In total, Delhi Police made 12 people accused in the case. Several sections of the Indian Penal Code (IPC) including rioting and unlawful assembly were invoked against them, according to Bar and Bench.
The prosecution failed to apprehend the “actual perpetrators” but made the accused persons “scapegoats”, said additional sessions judge Arul Varma of the Saket district court.
After considering the case, the court discharged 11 accused. It, however, framed charges against one Mohammed Ilyas. Those who are discharged are Sharjeel Imam, Aasif Tanha and Safoora Zargar, Mohammed Abuzar, Umair Ahmad, Mohammed Shoaib, Mahmood Anwar, Mohammed Qasim, Mohammed Bilal Nadeem, Shahzar Raza Khan and Chanda Yadav.
The case relates to the violence that took place in and around Jamia Millia Islamia in December 2019 after some students and locals announced that they would walk towards Parliament to protest against the Citizenship Amendment Act (CAA) and National Register of Citizens (NRC), reported Bar and Bench.
Judge Varma observed that that the prosecution had filed “ill-conceived chargesheets” in which the police arbitrarily chose to array “some people from the protesting crowd as accused and others as police witnesses”. This “cherry picking” is detrimental to the precept of fairness, the court added.
“It would be pertinent to underscore that dissent is nothing but an extension of the invaluable fundamental right to Freedom of Speech and Expression contained in Article 19 of the Constitution of India, subject to the restrictions contained. It is therefore a right which we are sworn to uphold,” the judge affirmed.
The judge further said, “When something is repugnant to our conscience, we refuse to obey it.

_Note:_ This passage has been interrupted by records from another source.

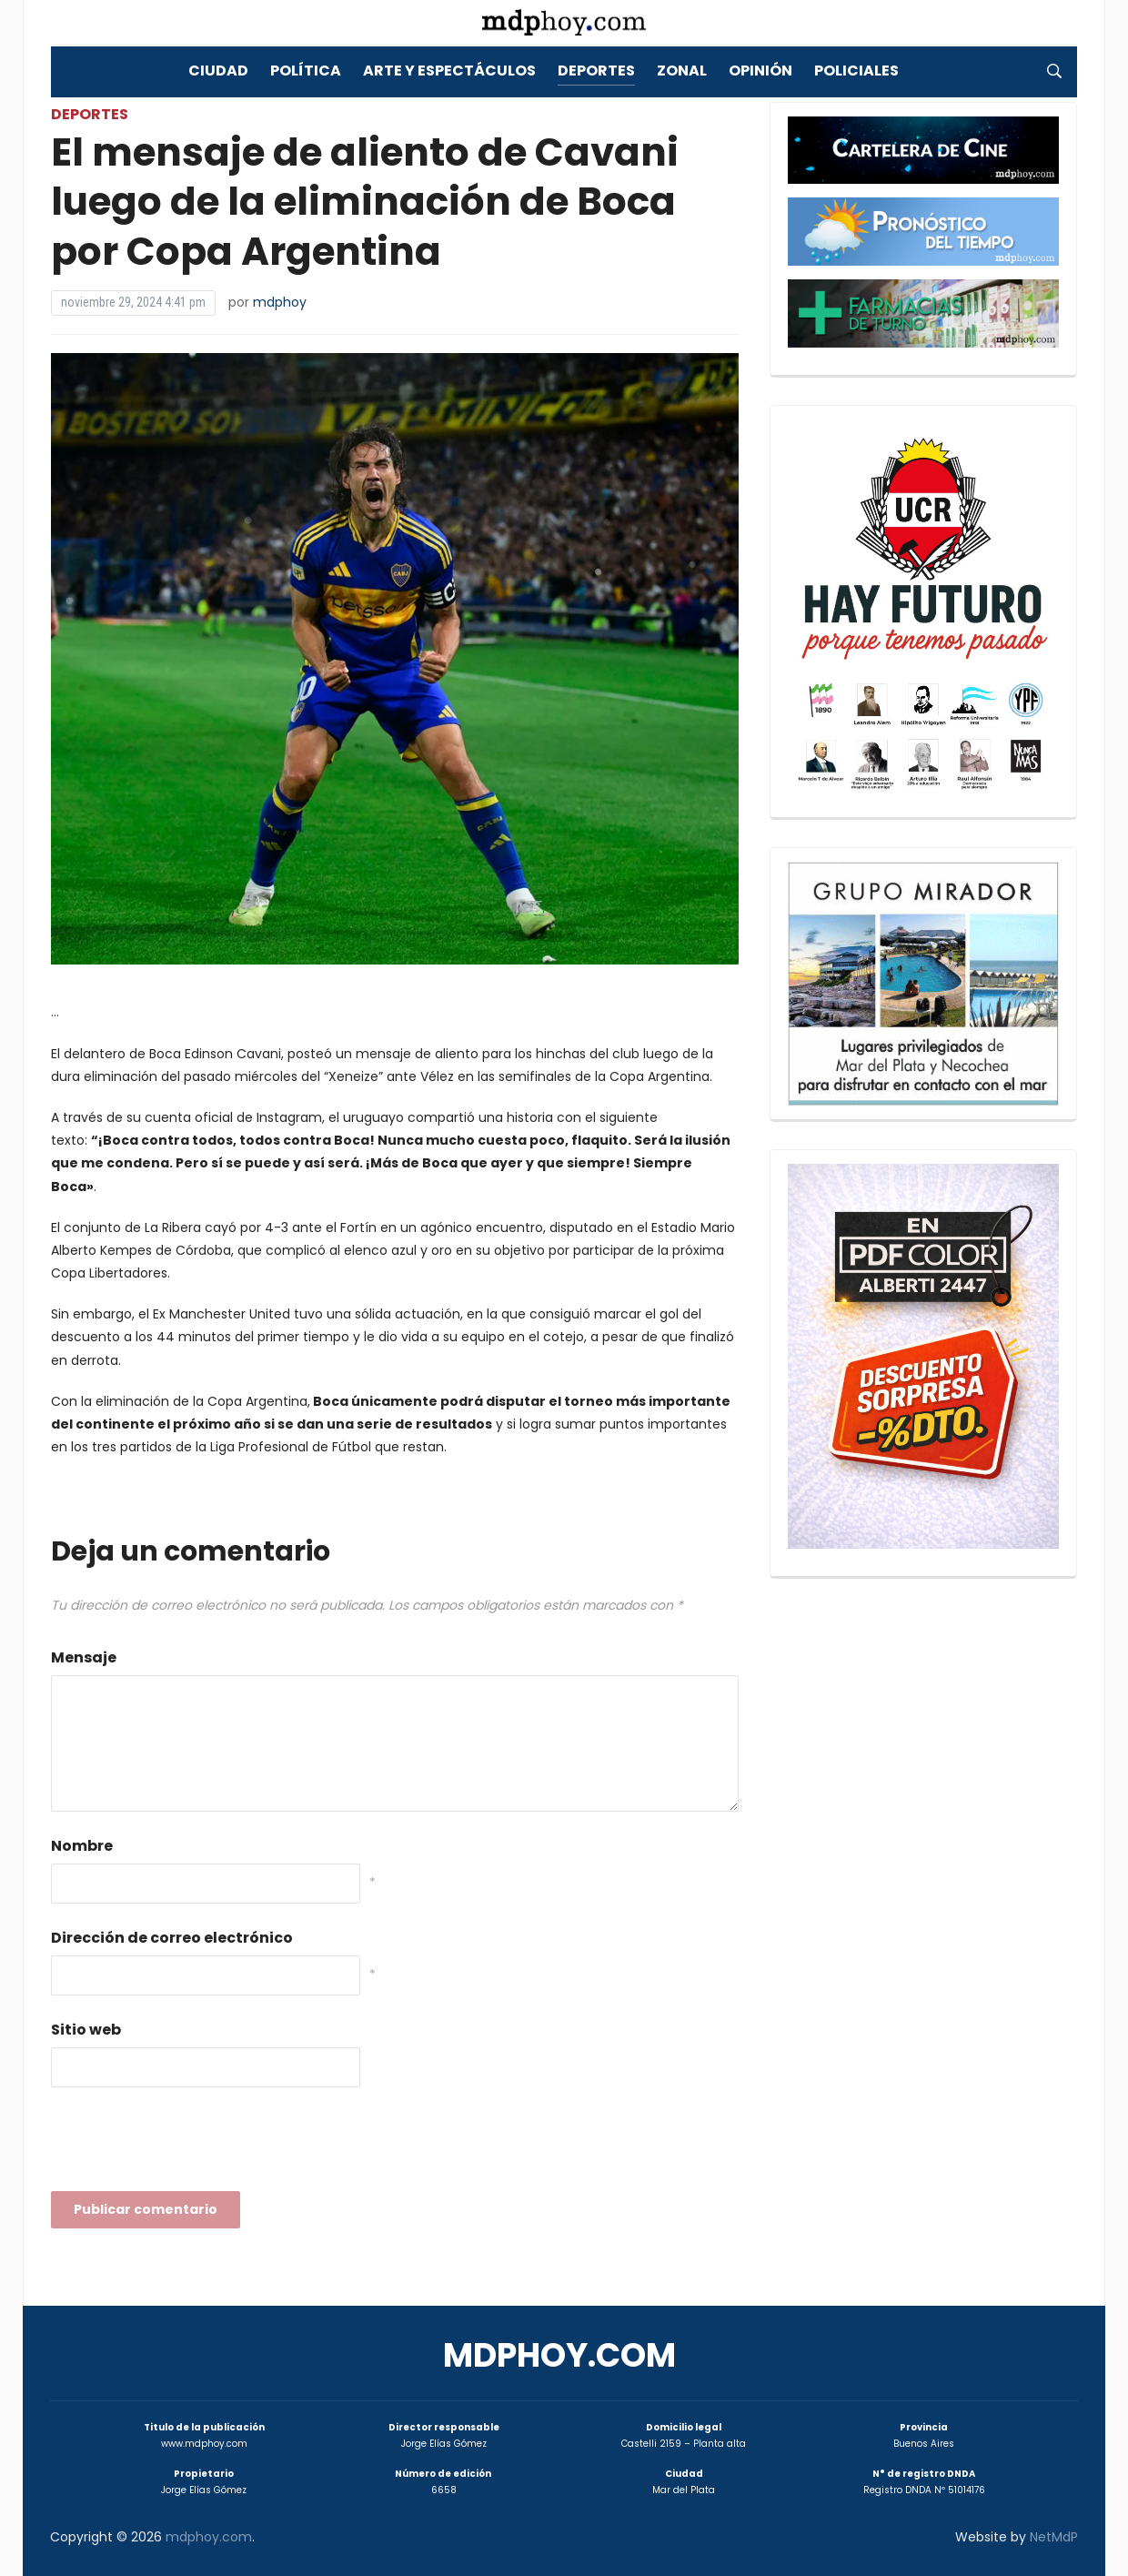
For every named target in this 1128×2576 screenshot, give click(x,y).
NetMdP (1054, 2537)
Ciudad (218, 70)
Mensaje (83, 1657)
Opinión (760, 70)
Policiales (856, 70)
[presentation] (189, 2144)
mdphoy (280, 302)
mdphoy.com (559, 2355)
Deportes (596, 70)
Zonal (682, 70)
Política (305, 70)
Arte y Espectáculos (449, 70)
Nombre (82, 1845)
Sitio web (86, 2029)
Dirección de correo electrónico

This disobedience is constituted by duty. It becomes our duty to disobey anything that is repugnant to our conscience.”
Judge Verma added that dissent is an extension of the invaluable fundamental right to freedom of speech and expression, which was a right that the courts we are sworn to uphold.
The judge went on to quote Chief Justice D.Y. Chandrachud who had described dissent as a safety valve of democracy. “The destruction of spaces for questioning and dissent destroys the basis of all growth – political, economic, cultural and social. In this sense, dissent is a safety valve of democracy,” Judge Varma quoted the CJI.

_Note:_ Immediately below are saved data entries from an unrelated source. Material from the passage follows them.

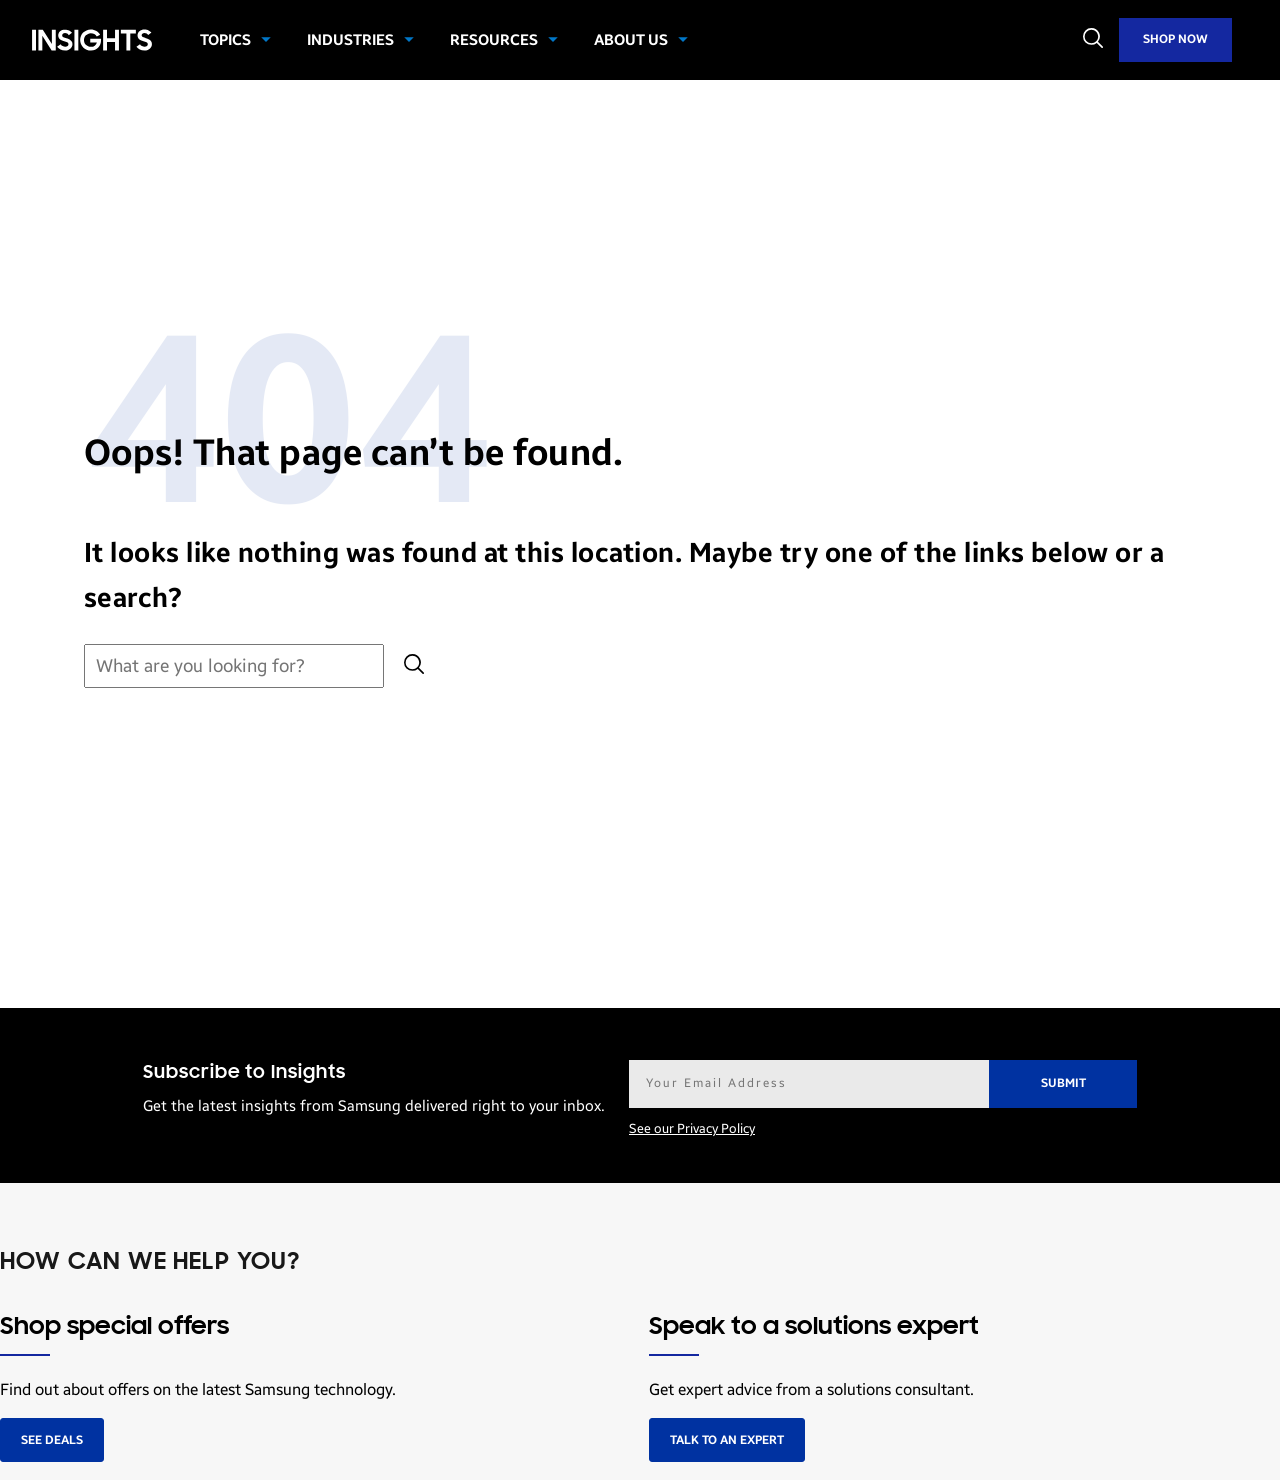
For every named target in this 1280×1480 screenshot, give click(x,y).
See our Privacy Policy (692, 1129)
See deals (52, 1440)
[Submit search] (414, 666)
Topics (225, 40)
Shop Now (1175, 39)
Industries (350, 40)
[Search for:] (234, 666)
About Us (631, 40)
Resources (494, 40)
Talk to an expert (727, 1440)
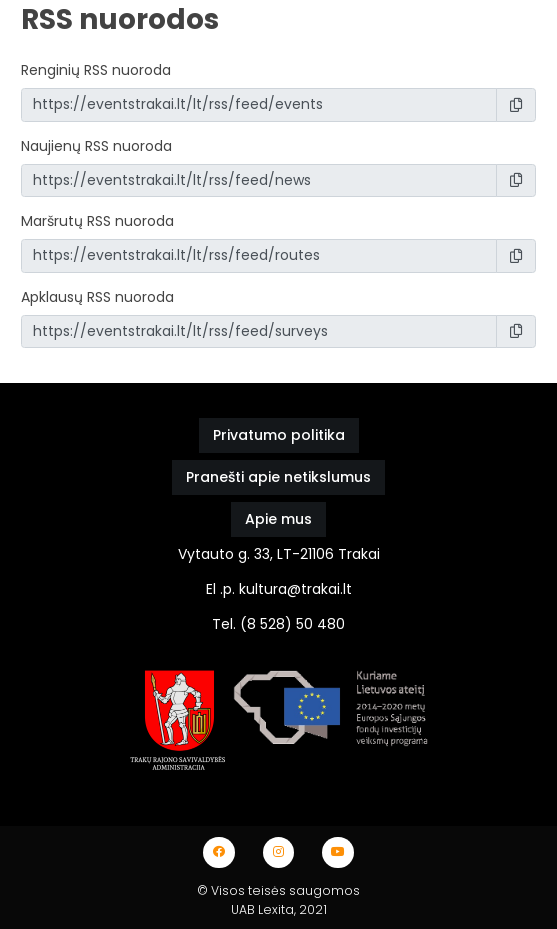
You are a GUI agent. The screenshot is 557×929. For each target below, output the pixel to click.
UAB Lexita (262, 909)
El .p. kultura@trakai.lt (279, 589)
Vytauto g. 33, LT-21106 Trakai (279, 554)
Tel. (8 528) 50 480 (278, 624)
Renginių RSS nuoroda (96, 70)
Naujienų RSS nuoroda (96, 146)
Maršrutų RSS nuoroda (97, 221)
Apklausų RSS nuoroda (97, 297)
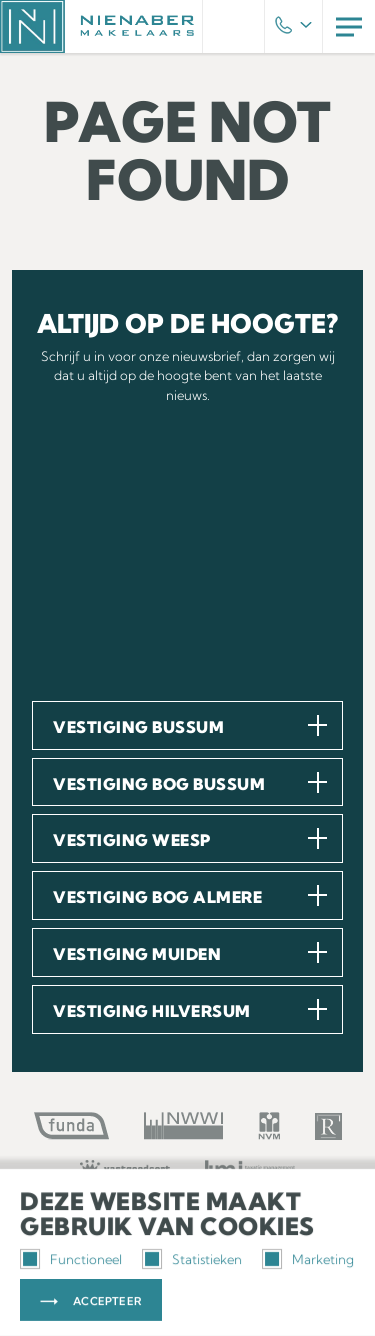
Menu (349, 26)
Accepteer (107, 1301)
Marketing (308, 1259)
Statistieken (192, 1259)
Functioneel (71, 1259)
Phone (293, 27)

He pulled up the prosecution and questioned multiple charge sheets filed into the matter, according to The Wire. “In the present case, it has been most unusual of the police to file one chargesheet and not one but three supplementary chargesheets, with really nothing to offer. This filing of a slew of chargesheets must cease, else this juggernaut reflects something beyond mere prosecution, and would have the effect of trampling the rights of accused persons,” he observed.